2 October 2024

Iran Plays the Long Game While the U.S. Focuses on Side-Shows

Josef Joffe

When mayhem erupts in the Middle East, the Biden Administration reflexively reaches for the band-aid of a ceasefire as if a small strip could staunch a hemorrhage. For months, the U.S. has invested in a hapless Hamas deal. Yet Antony Blinken, the Secretary of State, resembles the horse in Animal Farm, who pledges after each setback: “I shall work harder.” A U.S. official just confided to the Wall Street Journal: “No deal is imminent. I’m not sure it ever gets done.”

Surely not in the weeks to come, as Israel has turned against Hezbollah, which began to rain missiles on the country’s North right after the Hamas massacre of 1,200 on October 7. Yet old reflexes don’t die. “We don’t believe,” NSC spokesman John Kirby told Israelis, that “escalating is in their best interest.”

The handwringing stretches from Washington to the UN General Assembly.

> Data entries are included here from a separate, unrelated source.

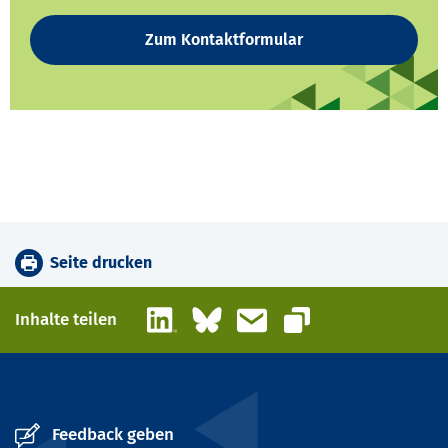
Zum Kontaktformular
Seite drucken
LinkedIn
Bluesky
E-Mail
Inhalte teilen
Link kopieren
Feedback geben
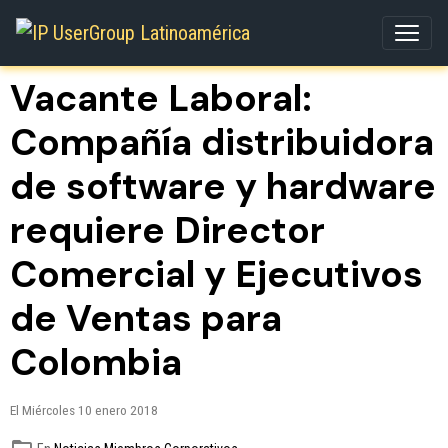
Vacante Laboral:
Compañía distribuidora
de software y hardware
requiere Director
Comercial y Ejecutivos
de Ventas para
Colombia
El Miércoles 10 enero 2018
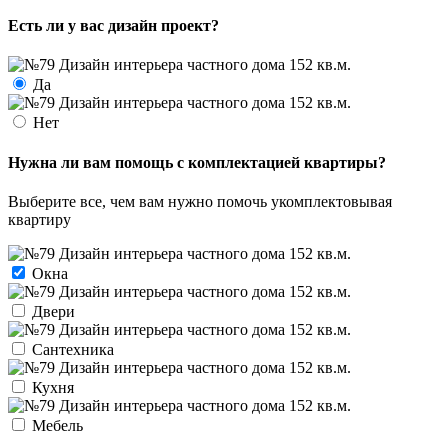
Есть ли у вас дизайн проект?
Да
Нет
Нужна ли вам помощь с комплектацией квартиры?
Выберите все, чем вам нужно помочь укомплектовывая
квартиру
Окна
Двери
Сантехника
Кухня
Мебель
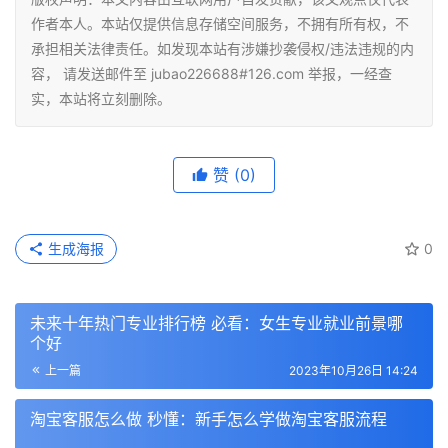
作者本人。本站仅提供信息存储空间服务，不拥有所有权，不
承担相关法律责任。如发现本站有涉嫌抄袭侵权/违法违规的内
容， 请发送邮件至 jubao226688#126.com 举报，一经查
实，本站将立刻删除。
赞
(0)
生成海报
0
未来十年热门专业排行榜 必看：女生专业就业前景哪
个好
上一篇
2023年10月26日 14:24
淘宝客服怎么做 秒懂：新手怎么学做淘宝客服流程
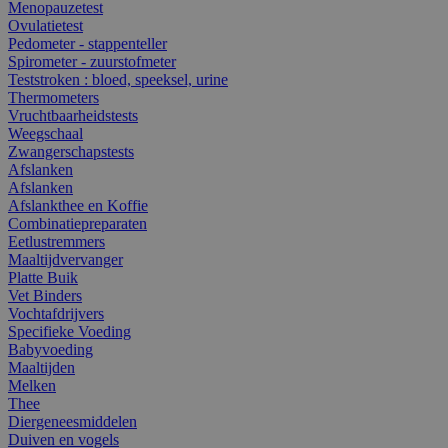
Menopauzetest
Ovulatietest
Pedometer - stappenteller
Spirometer - zuurstofmeter
Teststroken : bloed, speeksel, urine
Thermometers
Vruchtbaarheidstests
Weegschaal
Zwangerschapstests
Afslanken
Afslanken
Afslankthee en Koffie
Combinatiepreparaten
Eetlustremmers
Maaltijdvervanger
Platte Buik
Vet Binders
Vochtafdrijvers
Specifieke Voeding
Babyvoeding
Maaltijden
Melken
Thee
Diergeneesmiddelen
Duiven en vogels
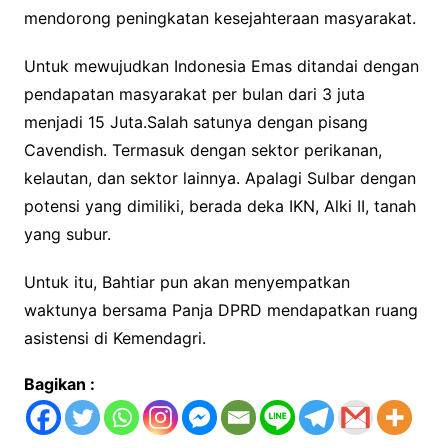
mendorong peningkatan kesejahteraan masyarakat.
Untuk mewujudkan Indonesia Emas ditandai dengan
pendapatan masyarakat per bulan dari 3 juta
menjadi 15 Juta.Salah satunya dengan pisang
Cavendish. Termasuk dengan sektor perikanan,
kelautan, dan sektor lainnya. Apalagi Sulbar dengan
potensi yang dimiliki, berada deka IKN, Alki II, tanah
yang subur.
Untuk itu, Bahtiar pun akan menyempatkan
waktunya bersama Panja DPRD mendapatkan ruang
asistensi di Kemendagri.
Bagikan :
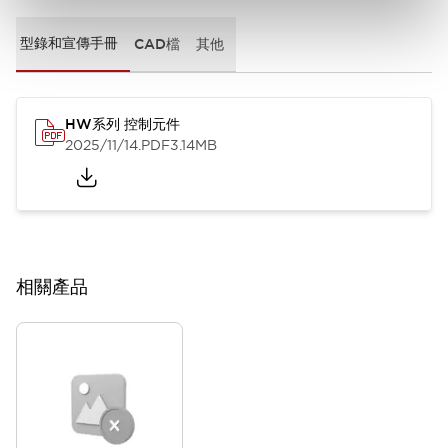
型錄和宣傳手冊
CAD檔
其他
HW系列 控制元件
2025/11/14
.PDF
3.14MB
相關產品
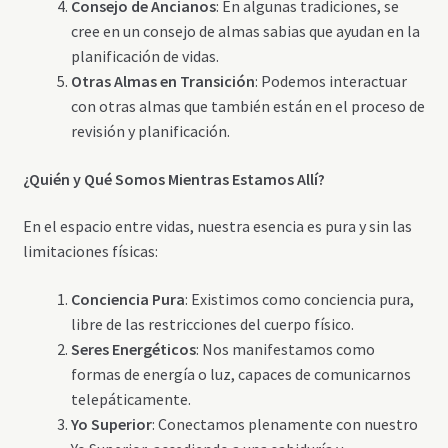
Consejo de Ancianos
: En algunas tradiciones, se
cree en un consejo de almas sabias que ayudan en la
planificación de vidas.
Otras Almas en Transición
: Podemos interactuar
con otras almas que también están en el proceso de
revisión y planificación.
¿Quién y Qué Somos Mientras Estamos Allí?
En el espacio entre vidas, nuestra esencia es pura y sin las
limitaciones físicas:
Conciencia Pura
: Existimos como conciencia pura,
libre de las restricciones del cuerpo físico.
Seres Energéticos
: Nos manifestamos como
formas de energía o luz, capaces de comunicarnos
telepáticamente.
Yo Superior
: Conectamos plenamente con nuestro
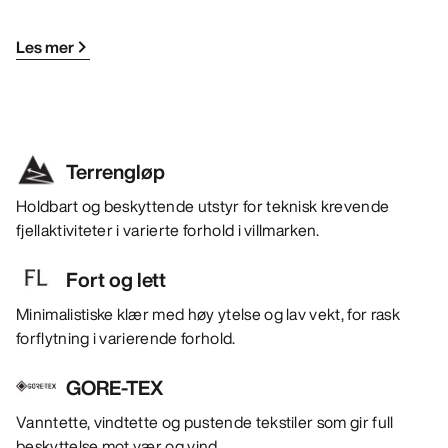
Les mer
Terrengløp
Holdbart og beskyttende utstyr for teknisk krevende
fjellaktiviteter i varierte forhold i villmarken.
Fort og lett
Minimalistiske klær med høy ytelse og lav vekt, for rask
forflytning i varierende forhold.
GORE-TEX
Vanntette, vindtette og pustende tekstiler som gir full
beskyttelse mot vær og vind.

Yet neither Hamas nor Hezbollah is the real problem. Nor are the Houthis far South, who want to close down the Red Sea, a premier global shipping lane.

The real problem is Tehran. "The Three H" are not autonomous actors, but stand-ins for Iran, America’s mightiest enemy in the Greater Middle East. Iran has paid, trained, and armed them all. Let them fight and die for the greater glory of the Islamic Republic. The playbook is an easy read. Hit Israel, Washington’s only reliable ally, and wound the American giant it dares not take on directly. So, demoralize him to kick him off the Mideast chessboard.